In [1]:
from tensorflow.python.client import device_lib
device_lib.list_local_devices()




[name: "/device:CPU:0"
 device_type: "CPU"
 memory_limit: 268435456
 locality {
 }
 incarnation: 13078004124823707071, name: "/device:XLA_CPU:0"
 device_type: "XLA_CPU"
 memory_limit: 17179869184
 locality {
 }
 incarnation: 6639947463186100926
 physical_device_desc: "device: XLA_CPU device", name: "/device:XLA_GPU:0"
 device_type: "XLA_GPU"
 memory_limit: 17179869184
 locality {
 }
 incarnation: 1307693260016224946
 physical_device_desc: "device: XLA_GPU device", name: "/device:GPU:0"
 device_type: "GPU"
 memory_limit: 11330115994
 locality {
   bus_id: 1
   links {
   }
 }
 incarnation: 6286958796140286615
 physical_device_desc: "device: 0, name: Tesla K80, pci bus id: 0000:00:1e.0, compute capability: 3.7"]

In [2]:
import keras
from keras.utils import np_utils
from keras.models import Model
from keras.layers import Input, LSTM, Dense, Embedding
import numpy as np
from sklearn.model_selection import train_test_split

Using TensorFlow backend.


In [3]:

# ユニコードファイルを ascii に変換
def unicode_to_ascii(s):
    return ''.join(c for c in unicodedata.normalize('NFD', s)
        if unicodedata.category(c) != 'Mn')

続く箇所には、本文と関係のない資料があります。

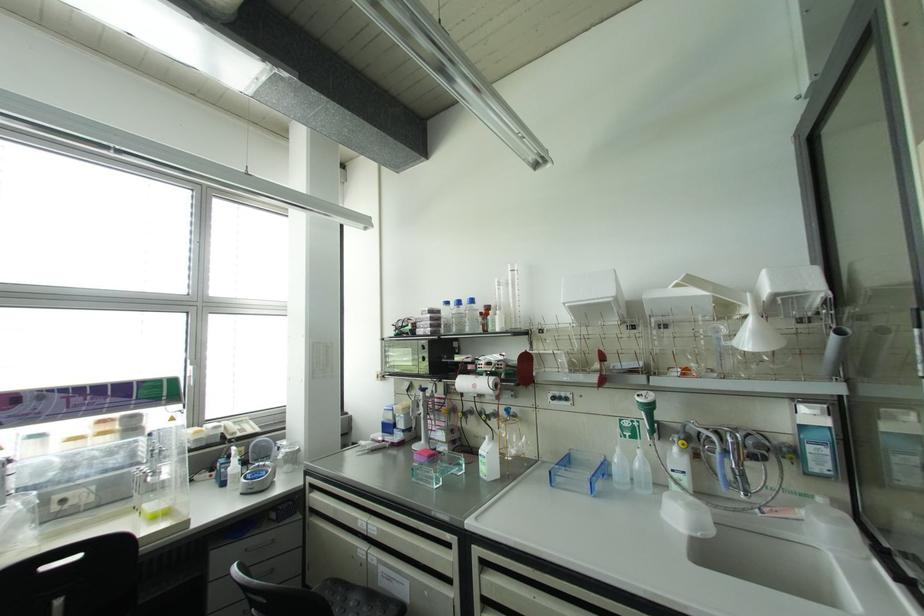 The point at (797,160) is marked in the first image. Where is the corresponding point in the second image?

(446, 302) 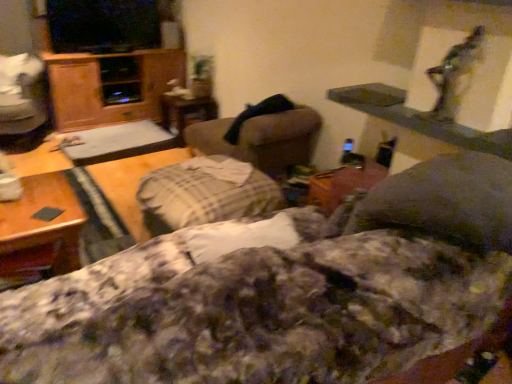 Question: Does plush beige swivel chair at center, acting as the first swivel chair starting from the front, have a lesser height compared to fluffy cotton blanket at center?

Choices:
 (A) yes
 (B) no

Answer: (A)

Question: Considering the relative positions of plush beige swivel chair at center, the second swivel chair positioned from the left, and fluffy cotton blanket at center in the image provided, is plush beige swivel chair at center, the second swivel chair positioned from the left, to the right of fluffy cotton blanket at center from the viewer's perspective?

Choices:
 (A) yes
 (B) no

Answer: (A)

Question: Is plush beige swivel chair at center, the second swivel chair positioned from the left, in front of fluffy cotton blanket at center?

Choices:
 (A) no
 (B) yes

Answer: (A)

Question: Is there a large distance between plush beige swivel chair at center, the second swivel chair positioned from the left, and fluffy cotton blanket at center?

Choices:
 (A) yes
 (B) no

Answer: (A)

Question: From a real-world perspective, is plush beige swivel chair at center, acting as the first swivel chair starting from the front, under fluffy cotton blanket at center?

Choices:
 (A) no
 (B) yes

Answer: (A)

Question: Is fluffy cotton blanket at center wider or thinner than wooden table at center, which ranks as the 3th table in left-to-right order?

Choices:
 (A) wide
 (B) thin

Answer: (A)

Question: Considering the positions of fluffy cotton blanket at center and wooden table at center, the 2th table viewed from the right, in the image, is fluffy cotton blanket at center taller or shorter than wooden table at center, the 2th table viewed from the right,?

Choices:
 (A) short
 (B) tall

Answer: (B)

Question: Considering the relative positions of fluffy cotton blanket at center and wooden table at center, which is the fourth table from front to back, in the image provided, is fluffy cotton blanket at center to the left or to the right of wooden table at center, which is the fourth table from front to back,?

Choices:
 (A) right
 (B) left

Answer: (A)

Question: From a real-world perspective, is fluffy cotton blanket at center physically located above or below wooden table at center, which ranks as the 3th table in left-to-right order?

Choices:
 (A) above
 (B) below

Answer: (A)

Question: Do you think plush beige swivel chair at center, acting as the first swivel chair starting from the front, is within wooden table at center, acting as the fourth table starting from the right, or outside of it?

Choices:
 (A) outside
 (B) inside

Answer: (A)

Question: From a real-world perspective, relative to wooden table at center, acting as the fourth table starting from the right, is plush beige swivel chair at center, positioned as the first swivel chair in right-to-left order, vertically above or below?

Choices:
 (A) above
 (B) below

Answer: (A)

Question: From their relative heights in the image, would you say plush beige swivel chair at center, the second swivel chair positioned from the left, is taller or shorter than wooden table at center, acting as the fourth table starting from the right?

Choices:
 (A) tall
 (B) short

Answer: (A)

Question: Looking at their shapes, would you say plush beige swivel chair at center, positioned as the first swivel chair in right-to-left order, is wider or thinner than wooden table at center, arranged as the first table when viewed from the left?

Choices:
 (A) wide
 (B) thin

Answer: (A)

Question: From their relative heights in the image, would you say wooden cabinet at left is taller or shorter than wooden table at center, positioned as the second table in back-to-front order?

Choices:
 (A) short
 (B) tall

Answer: (B)

Question: Considering the positions of point (118, 72) and point (62, 165), is point (118, 72) closer or farther from the camera than point (62, 165)?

def preprocess_sentence(w):
    w = w.rstrip().strip()

    # 文の開始と終了のトークンを付加
    # モデルが予測をいつ開始し、いつ終了すれば良いかを知らせるため
    w = '<start> ' + w + ' <end>'
    return w

In [4]:
def create_dataset(path, num_examples):
    with open(path) as f:
        word_pairs = f.readlines()
    word_pairs = [preprocess_sentence(sentence) for sentence in word_pairs]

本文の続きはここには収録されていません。